▶ TASK STATEMENT
Starting at the line that contains "your reward is", transcribe every remaining line of the entries exactly, including the last one.

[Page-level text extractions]
+ + + + + + +

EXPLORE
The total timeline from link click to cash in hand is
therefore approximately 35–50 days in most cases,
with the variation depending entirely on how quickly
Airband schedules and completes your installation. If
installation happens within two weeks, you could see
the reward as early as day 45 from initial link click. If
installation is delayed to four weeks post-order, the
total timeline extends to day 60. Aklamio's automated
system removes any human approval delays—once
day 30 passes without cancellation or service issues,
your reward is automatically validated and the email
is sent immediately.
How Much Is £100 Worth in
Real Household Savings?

+ + + + + + +

▶ PROBLEM SOLUTION
your reward is automatically validated and the email
is sent immediately.
How Much Is £100 Worth in
Real Household Savings?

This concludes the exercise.